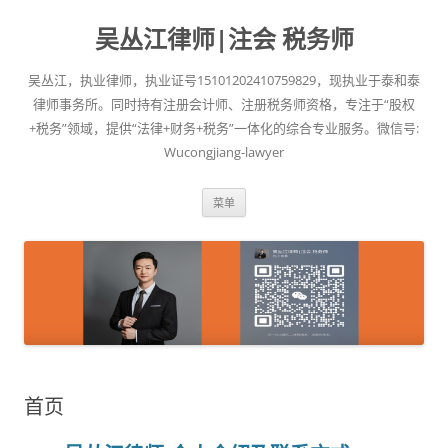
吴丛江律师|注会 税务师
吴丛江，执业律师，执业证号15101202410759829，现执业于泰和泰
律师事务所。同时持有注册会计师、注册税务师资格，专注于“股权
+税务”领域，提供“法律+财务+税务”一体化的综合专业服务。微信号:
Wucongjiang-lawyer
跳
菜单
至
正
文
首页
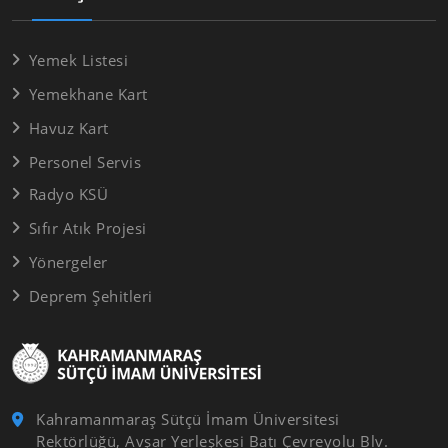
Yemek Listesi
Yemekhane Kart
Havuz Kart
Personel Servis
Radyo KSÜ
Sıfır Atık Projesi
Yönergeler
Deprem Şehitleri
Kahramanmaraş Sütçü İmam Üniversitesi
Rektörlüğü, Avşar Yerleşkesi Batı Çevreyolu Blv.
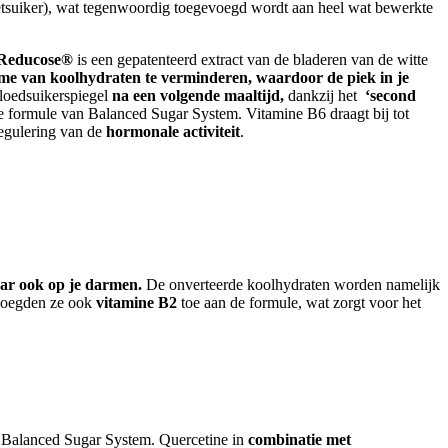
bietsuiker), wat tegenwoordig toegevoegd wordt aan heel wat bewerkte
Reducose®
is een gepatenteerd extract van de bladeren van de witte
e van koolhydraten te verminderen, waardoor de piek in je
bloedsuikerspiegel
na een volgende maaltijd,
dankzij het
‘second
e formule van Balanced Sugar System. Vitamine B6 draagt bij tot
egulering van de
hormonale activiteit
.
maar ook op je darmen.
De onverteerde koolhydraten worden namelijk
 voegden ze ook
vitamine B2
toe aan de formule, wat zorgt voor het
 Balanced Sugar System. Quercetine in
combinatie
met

==

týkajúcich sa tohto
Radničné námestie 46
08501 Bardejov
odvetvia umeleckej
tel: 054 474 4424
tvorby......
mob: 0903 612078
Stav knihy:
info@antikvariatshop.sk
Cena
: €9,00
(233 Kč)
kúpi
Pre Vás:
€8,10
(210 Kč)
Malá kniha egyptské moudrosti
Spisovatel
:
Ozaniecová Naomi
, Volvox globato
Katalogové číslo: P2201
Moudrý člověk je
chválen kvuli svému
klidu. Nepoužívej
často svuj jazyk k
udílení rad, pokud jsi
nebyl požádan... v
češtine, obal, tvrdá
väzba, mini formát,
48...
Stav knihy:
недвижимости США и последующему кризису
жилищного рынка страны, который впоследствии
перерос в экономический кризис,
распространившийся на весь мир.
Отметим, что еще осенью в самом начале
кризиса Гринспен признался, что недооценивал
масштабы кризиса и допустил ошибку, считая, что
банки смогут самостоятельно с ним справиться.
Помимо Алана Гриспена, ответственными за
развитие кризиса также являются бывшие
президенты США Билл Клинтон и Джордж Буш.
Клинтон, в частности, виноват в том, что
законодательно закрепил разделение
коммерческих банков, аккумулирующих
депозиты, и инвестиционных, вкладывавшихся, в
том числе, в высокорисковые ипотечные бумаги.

==

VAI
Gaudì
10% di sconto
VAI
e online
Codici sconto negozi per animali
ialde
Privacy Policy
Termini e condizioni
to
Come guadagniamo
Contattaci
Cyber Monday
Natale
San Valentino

## ASSIGNMENT
Looking at the records above, return exactly the lines from the line with "Отметим, что еще осенью в самом начале" to the line with "том числе, в высокорисковые ипотечные бумаги.", both ends included.

## SOLUTION BELOW
Отметим, что еще осенью в самом начале
кризиса Гринспен признался, что недооценивал
масштабы кризиса и допустил ошибку, считая, что
банки смогут самостоятельно с ним справиться.
Помимо Алана Гриспена, ответственными за
развитие кризиса также являются бывшие
президенты США Билл Клинтон и Джордж Буш.
Клинтон, в частности, виноват в том, что
законодательно закрепил разделение
коммерческих банков, аккумулирующих
депозиты, и инвестиционных, вкладывавшихся, в
том числе, в высокорисковые ипотечные бумаги.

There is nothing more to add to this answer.